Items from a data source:
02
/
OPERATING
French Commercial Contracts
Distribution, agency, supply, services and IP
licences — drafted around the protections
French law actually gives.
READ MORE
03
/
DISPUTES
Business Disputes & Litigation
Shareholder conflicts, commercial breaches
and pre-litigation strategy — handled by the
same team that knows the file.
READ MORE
* * *
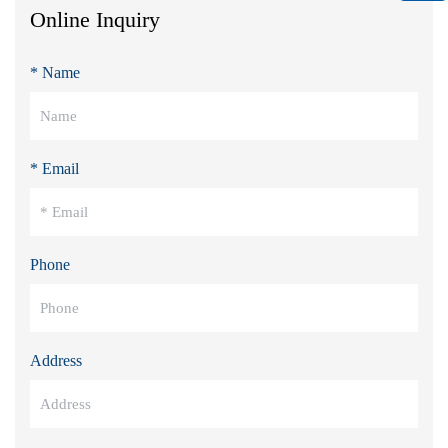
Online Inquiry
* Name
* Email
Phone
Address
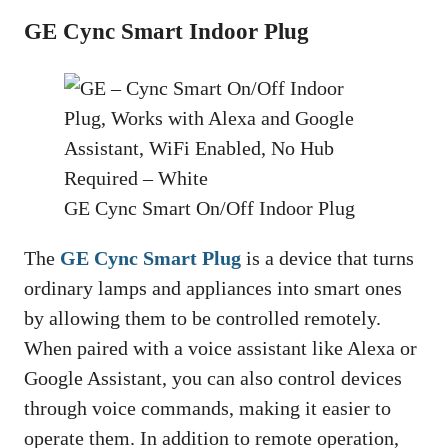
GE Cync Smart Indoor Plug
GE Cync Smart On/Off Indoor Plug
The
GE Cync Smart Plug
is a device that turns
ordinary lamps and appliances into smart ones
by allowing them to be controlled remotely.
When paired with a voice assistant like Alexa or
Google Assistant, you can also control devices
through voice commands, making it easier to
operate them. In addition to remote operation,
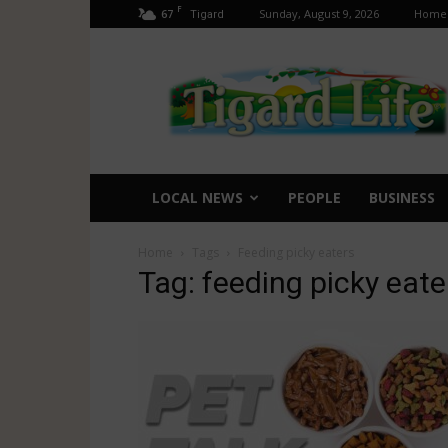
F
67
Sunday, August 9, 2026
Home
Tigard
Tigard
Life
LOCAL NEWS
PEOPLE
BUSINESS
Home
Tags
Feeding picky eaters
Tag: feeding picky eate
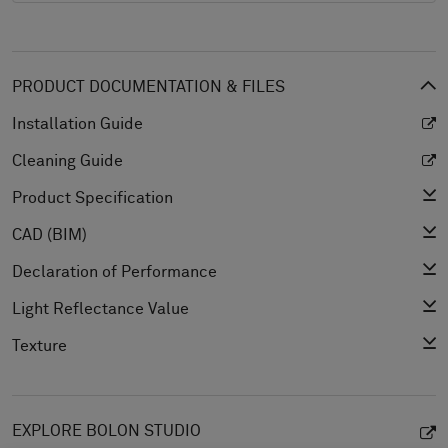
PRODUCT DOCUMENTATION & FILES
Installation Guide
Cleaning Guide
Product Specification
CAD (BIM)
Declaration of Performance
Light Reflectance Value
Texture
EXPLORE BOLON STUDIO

EXERCISE REQUIREMENTS:
Taking the entries above, write out exactly the lines starting with the line containing "French Commercial Contracts" and going on through the line containing "Shareholder conflicts, commercial breaches", both included, and nothing else.

THE COMPLETED TASK:
French Commercial Contracts
Distribution, agency, supply, services and IP
licences — drafted around the protections
French law actually gives.
READ MORE
03
/
DISPUTES
Business Disputes & Litigation
Shareholder conflicts, commercial breaches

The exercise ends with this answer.